Horn Book
Spare and well written, this slim novel covers the days following a teacher's disappearance during a class outing. Eleven girls must make their way back to school where they are determined to keep their teacher's rendezvous with the local park's gardener a secret. The book's chilling atmosphere and mature tone are best suited for older readers.
Publishers Weekly
(Fri Oct 06 00:00:00 CDT 2023)
Blending mystery with coming-of-age themes, Dubosarsky-s novel, set in 1967 at an Australian all-girls school, explores a class-s response to the unexplained disappearance of their teacher. Miss Renshaw, lover of poetry and hater of capital punishment, takes her group of 11 -little girls- on a field trip to visit a public memorial garden and -think about death.- There they meet an odd groundskeeper named Morgan, who leads them into a cave to see ancient Aboriginal paintings. The girls exit safely, but Miss Renshaw and Morgan do not reappear, and the girls return to school as the tide sweeps in. The incident, later reported to authorities, bonds the girls as each faces bewilderment, guilt, and grief when it becomes clear their teacher will not likely return. Dubosarsky (The Word Snoop) subtly shows the impact of the tragedy through fragments of conversations, observations, and memories, while expertly sketching a cast of vulnerable, inquisitive children and ridiculous authority figures. Laced with humor amid a steady feeling of dread, the atmospheric narrative chillingly evokes lurking forces capable of tarnishing even the most golden and innocent of days. Ages 12-up. (Aug.)

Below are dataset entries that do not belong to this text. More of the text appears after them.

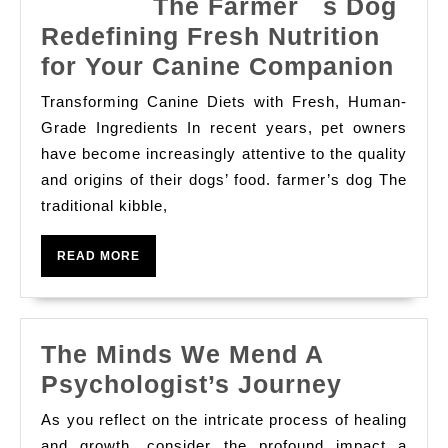
The Farmer s Dog
Redefining Fresh Nutrition
for Your Canine Companion
Transforming Canine Diets with Fresh, Human-
The
Grade Ingredients In recent years, pet owners
Far
have become increasingly attentive to the quality
and origins of their dogs’ food. farmer’s dog The
Dog
traditional kibble,
Red
Fre
READ
READ MORE
Nutr
MORE
for
You
The Minds We Mend A
Can
The
Psychologist’s Journey
Com
Minds
As you reflect on the intricate process of healing
We
and growth, consider the profound impact a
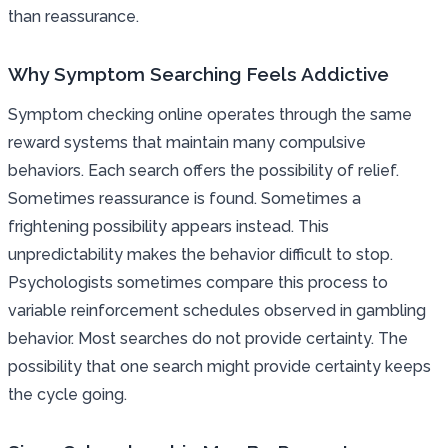
than reassurance.
Why Symptom Searching Feels Addictive
Symptom checking online operates through the same
reward systems that maintain many compulsive
behaviors. Each search offers the possibility of relief.
Sometimes reassurance is found. Sometimes a
frightening possibility appears instead. This
unpredictability makes the behavior difficult to stop.
Psychologists sometimes compare this process to
variable reinforcement schedules observed in gambling
behavior. Most searches do not provide certainty. The
possibility that one search might provide certainty keeps
the cycle going.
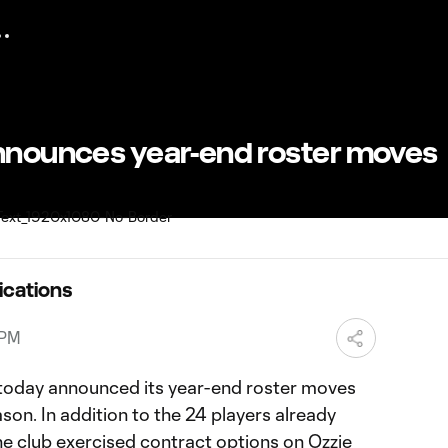
announces year-end roster moves
ications
 PM
today announced its year-end roster moves
on. In addition to the 24 players already
he club exercised contract options on Ozzie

Starred Review ALA Booklist
Starred Review The classic Australian film Picnic at Hanging Rock finds its literary equivalent in fellow Aussie Dubosarsky's dark, languid look into the inscrutable wells of secrecy to be found in little girls. In the shadow of the Vietnam War, 11 bored Australian schoolgirls are taken on a short field trip to the local gardens by their idealistic teacher. Together with the teacher's apparent paramour, the girls are led to a seaside cave wherein the two adults vanish forever. When the girls are repeatedly questioned about the disappearance, their own self-interest compels them to stay silent and senselessly guard the truth, until the keeping of the secret, not the secret itself, becomes the most important thing. In a stunning feat of perspective, Dubosarsky inhabits all 11 girls at once, snaking through a thousand small joys and triumphs and fears and petty grudges as they absorb life's bleakest truths as well as their own complicity in them: "Their eyes were clear but their hearts were dishonest." Reminiscent of Janne Teller's Nothing (2010), this is a masterful look at children's numb surprise to the most unsavory of adult developments. Though it's not really a surprise, is it? They knew all along that the world was full of terrible things.